-- Exercise data follows --
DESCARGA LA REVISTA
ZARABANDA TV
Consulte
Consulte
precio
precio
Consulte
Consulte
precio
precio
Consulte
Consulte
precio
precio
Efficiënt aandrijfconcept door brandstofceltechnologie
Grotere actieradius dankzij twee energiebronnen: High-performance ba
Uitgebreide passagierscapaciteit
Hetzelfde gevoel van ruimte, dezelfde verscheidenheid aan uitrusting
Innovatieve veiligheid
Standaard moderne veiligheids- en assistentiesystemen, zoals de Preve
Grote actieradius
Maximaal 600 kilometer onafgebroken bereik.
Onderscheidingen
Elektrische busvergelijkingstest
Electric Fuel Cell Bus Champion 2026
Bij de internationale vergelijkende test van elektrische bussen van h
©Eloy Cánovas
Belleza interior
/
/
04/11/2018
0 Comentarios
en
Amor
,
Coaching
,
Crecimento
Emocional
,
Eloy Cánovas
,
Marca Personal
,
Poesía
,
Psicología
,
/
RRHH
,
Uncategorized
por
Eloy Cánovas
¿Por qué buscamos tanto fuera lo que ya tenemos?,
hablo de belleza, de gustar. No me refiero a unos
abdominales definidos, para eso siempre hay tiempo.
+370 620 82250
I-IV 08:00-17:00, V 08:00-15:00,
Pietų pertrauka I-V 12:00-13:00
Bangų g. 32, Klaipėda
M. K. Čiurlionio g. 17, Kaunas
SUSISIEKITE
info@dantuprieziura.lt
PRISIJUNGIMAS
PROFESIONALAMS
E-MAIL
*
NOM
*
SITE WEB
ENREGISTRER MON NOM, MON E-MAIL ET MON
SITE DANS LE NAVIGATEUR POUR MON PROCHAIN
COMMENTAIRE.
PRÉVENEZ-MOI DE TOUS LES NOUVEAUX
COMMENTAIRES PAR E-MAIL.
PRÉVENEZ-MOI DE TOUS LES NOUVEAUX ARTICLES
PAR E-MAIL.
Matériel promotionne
-- Exercise data concluded --
-- Exercise data follows --
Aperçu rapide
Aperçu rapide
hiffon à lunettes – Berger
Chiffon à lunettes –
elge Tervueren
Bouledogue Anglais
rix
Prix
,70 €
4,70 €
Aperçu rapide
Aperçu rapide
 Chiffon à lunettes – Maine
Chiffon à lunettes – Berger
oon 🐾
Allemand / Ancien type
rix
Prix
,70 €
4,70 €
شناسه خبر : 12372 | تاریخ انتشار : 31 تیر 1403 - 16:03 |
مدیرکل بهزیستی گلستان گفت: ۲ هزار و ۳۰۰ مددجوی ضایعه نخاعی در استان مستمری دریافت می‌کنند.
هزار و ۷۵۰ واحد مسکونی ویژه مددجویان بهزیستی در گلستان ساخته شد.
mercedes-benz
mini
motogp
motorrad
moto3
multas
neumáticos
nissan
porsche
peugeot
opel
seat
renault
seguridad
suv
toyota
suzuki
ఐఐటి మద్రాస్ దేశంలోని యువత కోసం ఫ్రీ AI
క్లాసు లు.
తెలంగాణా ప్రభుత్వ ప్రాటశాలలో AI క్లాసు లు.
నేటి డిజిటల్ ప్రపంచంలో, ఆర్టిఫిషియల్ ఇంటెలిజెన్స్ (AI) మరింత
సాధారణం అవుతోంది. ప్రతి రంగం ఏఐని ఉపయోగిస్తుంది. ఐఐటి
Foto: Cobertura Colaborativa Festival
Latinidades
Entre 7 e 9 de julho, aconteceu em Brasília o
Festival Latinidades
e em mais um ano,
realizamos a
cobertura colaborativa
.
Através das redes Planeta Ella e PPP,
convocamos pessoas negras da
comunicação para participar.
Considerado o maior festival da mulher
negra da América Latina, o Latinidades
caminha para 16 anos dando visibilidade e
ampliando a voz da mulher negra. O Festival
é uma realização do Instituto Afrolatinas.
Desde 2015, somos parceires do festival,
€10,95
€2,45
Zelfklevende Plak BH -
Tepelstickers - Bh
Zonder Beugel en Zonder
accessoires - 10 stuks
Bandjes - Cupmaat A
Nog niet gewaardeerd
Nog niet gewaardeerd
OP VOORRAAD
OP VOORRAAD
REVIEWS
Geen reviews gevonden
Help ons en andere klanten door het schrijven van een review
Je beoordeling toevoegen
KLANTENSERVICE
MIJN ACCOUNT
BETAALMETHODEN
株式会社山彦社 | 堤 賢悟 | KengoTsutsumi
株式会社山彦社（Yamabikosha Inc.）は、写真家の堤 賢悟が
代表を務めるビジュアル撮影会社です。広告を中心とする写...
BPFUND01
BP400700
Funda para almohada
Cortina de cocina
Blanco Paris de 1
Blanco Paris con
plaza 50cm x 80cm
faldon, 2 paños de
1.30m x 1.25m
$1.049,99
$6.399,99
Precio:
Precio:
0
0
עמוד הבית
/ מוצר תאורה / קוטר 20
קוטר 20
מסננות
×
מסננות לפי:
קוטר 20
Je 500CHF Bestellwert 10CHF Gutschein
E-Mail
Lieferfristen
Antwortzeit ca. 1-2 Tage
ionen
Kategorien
-- Exercise data concluded --
All that belongs in your answer is the stretch of entries above from the line with "Hetzelfde gevoel van" through the line with "Elektrische busvergelijkingstest", printed exactly.

Exercise output
Hetzelfde gevoel van ruimte, dezelfde verscheidenheid aan uitrusting
Innovatieve veiligheid
Standaard moderne veiligheids- en assistentiesystemen, zoals de Preve
Grote actieradius
Maximaal 600 kilometer onafgebroken bereik.
Onderscheidingen
Elektrische busvergelijkingstest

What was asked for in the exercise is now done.